LA IMPUGNACIÓN Notificada del contenido de la decisión la accionante LUZ LUCERO CÁRDENAS LESMES la impugnó, al considerar que no se resolvió de fondo su solicitud, pues aunque señaló no haber sido notificada de las decisiones que resolvieron los recursos de apelación interpuestos, también requirió la protección de su derechos fundamentales en la medida que la prohibición del artículo 26 de la Ley 1121 de 2006 no debía aplicarse en su caso, máxime cuando acreditó su condición de madre cabeza de familia y en otros casos similares al suyo, la administración de justicia concedió los mecanismos sustitutivos a los cuales dice tiene igualmente derecho.

En ese orden, requirió la concesión de la prisión domiciliaria, la libertad condicional y el permiso de 72 horas. CONSIDERACIONES De conformidad con lo establecido en el artículo 4º del Decreto 1382 del 12 de julio de 2000, en armonía con el Acuerdo No. 001 de marzo de 2002, mediante el cual se modificó el Reglamento de la Corte Suprema de Justicia, es competente esta Sala para pronunciarse sobre la impugnación interpuesta, en tanto lo es en relación con la decisión adoptada por la Sala Penal del Tribunal Superior de Ibagué, de la cual es su superior funcional, en actuación que comprende a los Juzgados Primero Penal del Circuito Especializado y Tercero de Ejecución de Penas y Medidas de Seguridad de Descongestión de dicha ciudad.

El artículo 86 de la Constitución Política consagró la acción de tutela como un mecanismo extraordinario, preferente, subsidiario y residual para la protección de los derechos constitucionales fundamentales ante el menoscabo o la amenaza derivados de acción u omisión atribuible a las autoridades públicas o a los particulares en las situaciones específicamente precisadas en la ley.

Del permiso administrativo de las 72 horas Ha explicado la Sala que las características de subsidiaridad y residualidad que son predicables de la acción de protección constitucional, aparejan como consecuencia que no pueda acudirse a tal mecanismo excepcional de amparo para lograr la intervención del juez constitucional en procesos en trámite, porque ello a más de desnaturalizar su esencia, socava postulados constitucionales como la independencia y la autonomía funcionales que rigen la actividad de la Rama Judicial al tenor de la preceptiva contenida en el artículo 228 de la Carta Política.

Igualmente, tiene dicho que tampoco puede acudirse a este excepcionalísimo medio de defensa para reemplazar los procedimientos ordinarios, cuando el amparo se concibió precisamente para suplir la ausencia de éstos y no para resquebrajar los ya existentes, todo lo cual impide considerarlo como medio alternativo o instancia adicional al cual acudir para enderezar actuaciones judiciales supuestamente viciadas.

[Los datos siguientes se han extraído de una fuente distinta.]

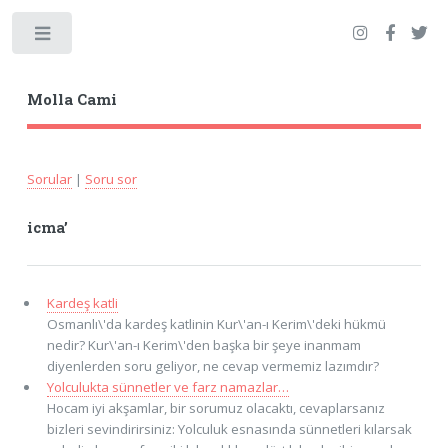
Toggle
Molla Cami
Sorular
|
Soru sor
icma’
Kardeş katli
Osmanlı\'da kardeş katlinin Kur\'an-ı Kerim\'deki hükmü
nedir? Kur\'an-ı Kerim\'den başka bir şeye inanmam
diyenlerden soru geliyor, ne cevap vermemiz lazımdır?
Yolculukta sünnetler ve farz namazlar…
Hocam iyi akşamlar, bir sorumuz olacaktı, cevaplarsanız
bizleri sevindirirsiniz: Yolculuk esnasında sünnetleri kılarsak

Examinados los elementos de prueba allegados a este trámite, pronto se concluye en la improcedencia de la acción frente a este particular aspecto, la concesión del permiso administrativo de las 72 horas, en tanto dicha decisión aún no ha alcanzado firmeza al encontrarse en curso el recurso de apelación interpuesto contra la misma[footnoteRef:1], siendo esa la vía idónea para reclamar las garantías judiciales que pretende por esta senda, sin que pueda el funcionario constitucional adelantarse a emitir alguna valoración al respecto, como si la tutela fuera una sede paralela o alternativa al proceso penal [1: El 8 de octubre de 2015, el Juzgado de Ejecución accionado ordenó la remisión del expediente al Tribunal Superior de Bogotá para resolver la alzada (fl. 76 C.O. 1) ] El proceso penal en curso le impide a la demandante solicitar la protección constitucional, pues ello atenta contra los principios de residualidad y subsidiariedad que caracterizan este instrumento, según los cuales «esta acción solo procederá cuando el afectado no disponga de otro medio de defensa judicial» (artículo 86 Constitucional), precepto que es reafirmado por el artículo 6º del Decreto 2591 de 1991, al decir que « la acción de tutela no procederá: 1.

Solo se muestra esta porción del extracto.